Page-level text extractions:
+++

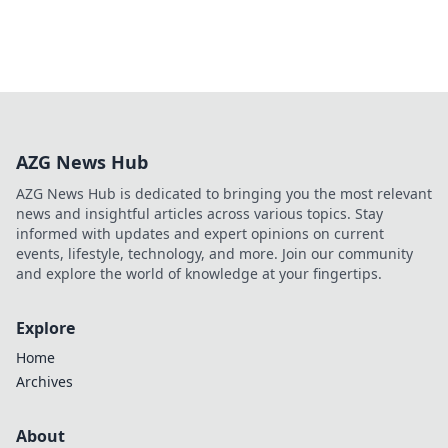
AZG News Hub
AZG News Hub is dedicated to bringing you the most relevant
news and insightful articles across various topics. Stay
informed with updates and expert opinions on current
events, lifestyle, technology, and more. Join our community
and explore the world of knowledge at your fingertips.
Explore
Home
Archives
About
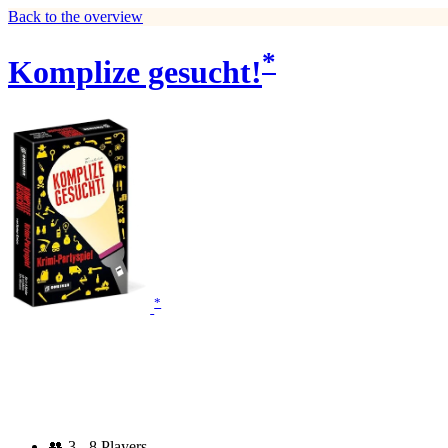
Back to the overview
*
Komplize gesucht!
*
👥
3 - 8 Players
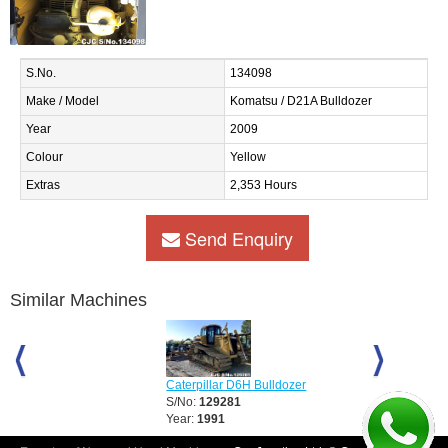
S.No.
134098
Make / Model
Komatsu / D21A Bulldozer
Year
2009
Colour
Yellow
Extras
2,353 Hours
Send Enquiry
Similar Machines
Caterpillar D6H Bulldozer
Caterpillar D6
S/No:
129281
S/No:
129283
Year:
1991
Year:
2008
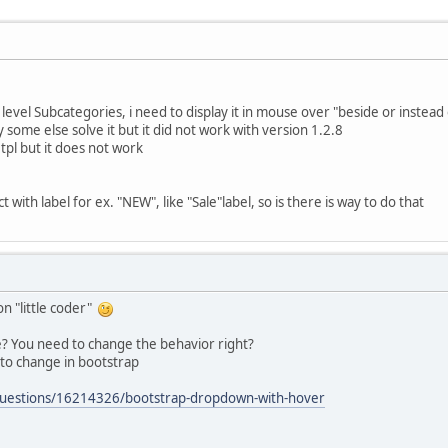
level Subcategories, i need to display it in mouse over "beside or instead
y some else solve it but it did not work with version 1.2.8
.tpl but it does not work
 with label for ex. "NEW", like "Sale"label, so is there is way to do that
on "little coder"
ue? You need to change the behavior right?
 to change in bootstrap
/questions/16214326/bootstrap-dropdown-with-hover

+++

Please print every record exactly, leaving out the pictures.

AZG News Hub
AZG News Hub is dedicated to bringing you the most relevant
news and insightful articles across various topics. Stay
informed with updates and expert opinions on current
events, lifestyle, technology, and more. Join our community
and explore the world of knowledge at your fingertips.
Explore
Home
Archives
About
Back to the overview
*
Komplize gesucht!
*
👥
3 - 8 Players
S.No.
134098
Make / Model
Komatsu / D21A Bulldozer
Year
2009
Colour
Yellow
Extras
2,353 Hours
Send Enquiry
Similar Machines
Caterpillar D6H Bulldozer
Caterpillar D6
S/No:
129281
S/No:
129283
Year:
1991
Year:
2008
level Subcategories, i need to display it in mouse over "beside or instead
y some else solve it but it did not work with version 1.2.8
.tpl but it does not work
 with label for ex. "NEW", like "Sale"label, so is there is way to do that
on "little coder"
ue? You need to change the behavior right?
 to change in bootstrap
/questions/16214326/bootstrap-dropdown-with-hover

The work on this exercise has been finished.